L'art impossible en France de la prévision budgétaire réaliste

Par Pierre-François Gouiffès  |   |  495  mots
Depuis 1997, toutes les prévisions indiquent un retour à l'équilibre budgétaire qui ne se produit jamais
La dégradation de la note de la France par Fitch ratings confirme une fois de plus les difficultés que connaît la France pour réduire ses déficits. Et sa tendance à surestimer la croissance...

Une brève histoire de la prévision dé déficit 2015 de la France : de -1 % à -4,1 %

Fitch a procédé vendredi 12 décembre à la dégradation de AA+ à AA de la note de la France, pendant que l'agence maintenait la note AA+ du Royaume-Uni par exemple. En réaction à cette information, le ministère des finances et des comptes publics a rappelé avoir « récemment revu à la baisse le déficit public prévu pour 2015 (de 4,3% à 4,1% du PIB) et pour les années suivantes ». Cette réduction du déficit avait effectivement été annoncée le 3 décembre dernier.

C'est un redressement louable, mais il est utile de le comparer aux prévisions successives de déficit : la France rend public et transmet à l'Europe depuis deux ans des prévisions de déficit 2015 dans le cadre du pacte de stabilité et de croissance de 1997 (PSC) puis du traité budgétaire européen de 2012. On constate ainsi que la prévision de déficit 2015 est passée de -1% à -4,1%, donc la prévision la plus récente de déficit en proportion du PIB est tout simplement quatre fois supérieur à la prévision initiale faite trente mois avant.

Quinze ans de traditions de sur-optimisme budgétaire

En la matière il n'y a pas spécificités pour les trois gouvernements responsables de ces prévisions (les gouvernements Fillon, Ayrault & Valls) : depuis que le pacte de stabilité existe, on constate de façon quasi rituelle la surestimation importante et systématique de la croissance de l'économie française, ce qui induit par effet domino la surestimation des recettes publiques et donc du solde budgétaire à dépenses publiques globalement rigides à court terme.
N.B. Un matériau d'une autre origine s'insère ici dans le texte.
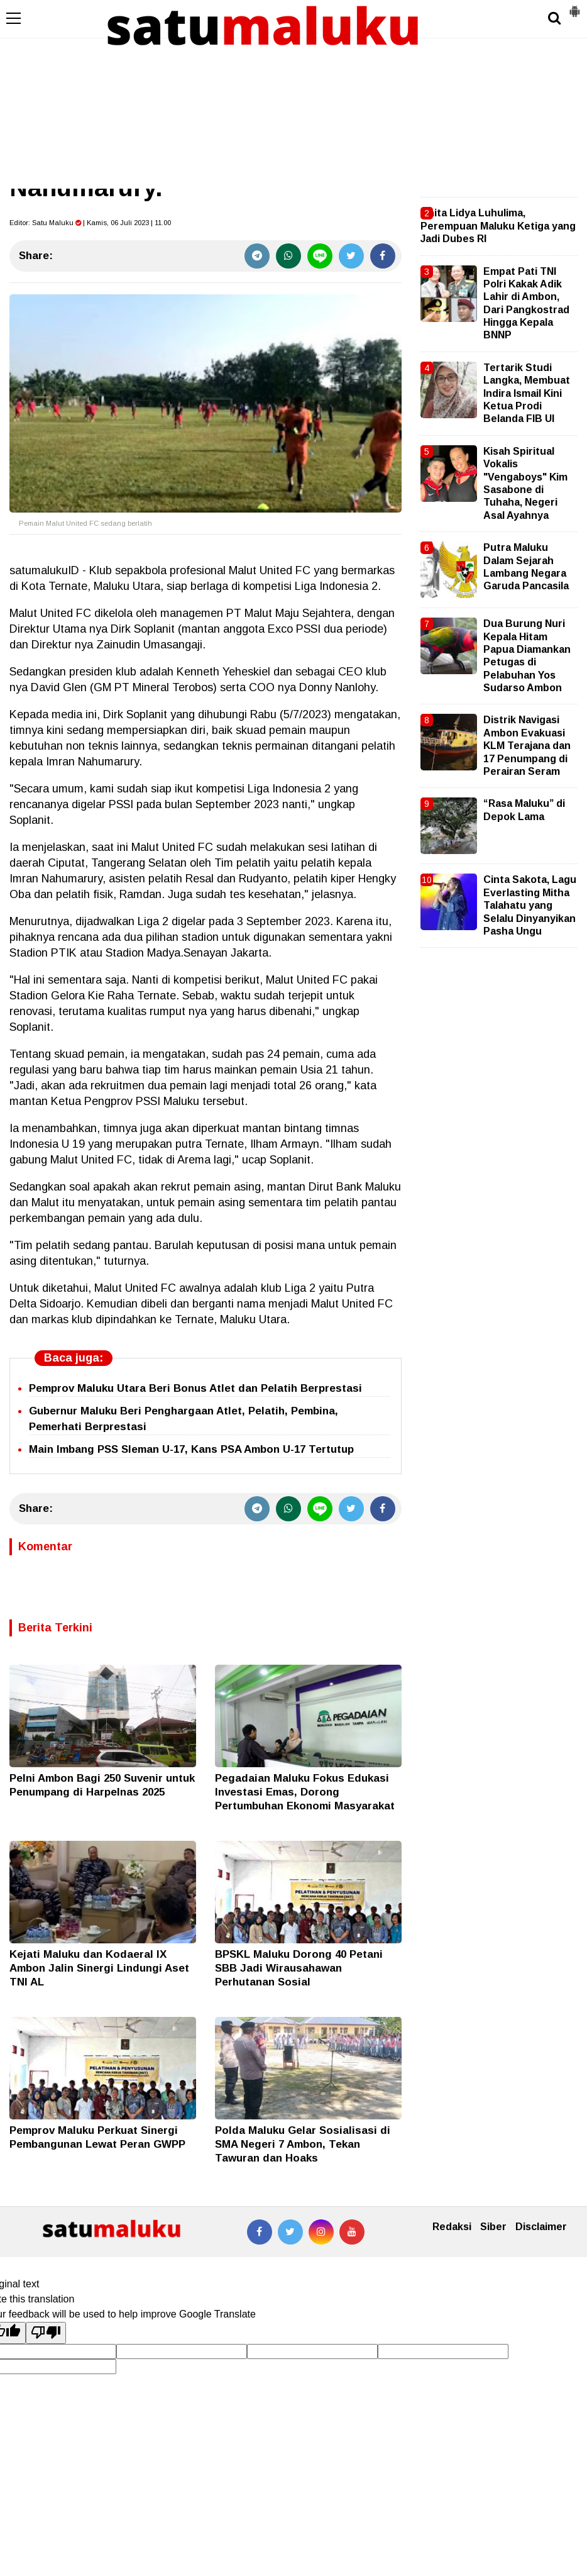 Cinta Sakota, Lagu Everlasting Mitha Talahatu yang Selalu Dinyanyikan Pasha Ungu (529, 905)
Depuis 1997, toutes les prévisions indiquent un retour à l'équilibre budgétaire qui ne se produit jamais : cet équilibre budgétaire est donc virtuel car il constitue un horizon fuyant qu'on peut seulement affirmer à moyen terme comme l'a indiqué de façon laconique en septembre 2014 le Haut Conseil des Finances Publiques :

« L'ambition initiale des précédentes lois de programmation en termes de redressement structurel des finances publiques n'a pas été réalisée. Les trajectoires de solde structurel ont été rapidement et régulièrement révisées dans les textes financiers et les programmes de stabilité ultérieurs, bien avant le terme de la loi de la programmation en vigueur ».

Mais le sujet de l'exécution budgétaire est au moins aussi important que la prévision en ce qui concerne la crédibilité du gouvernement. Hélas également, l'exécution des derniers budgets n'incite pas à l'optimisme, avec des écarts substantiels entre le déficit projeté dans la loi de finances et le solde final.

Il y a donc un travail énorme de reconquête de crédibilité budgétaire tant vis-à-vis de l'opinion publique que de nos partenaires européens et de nos prêteurs.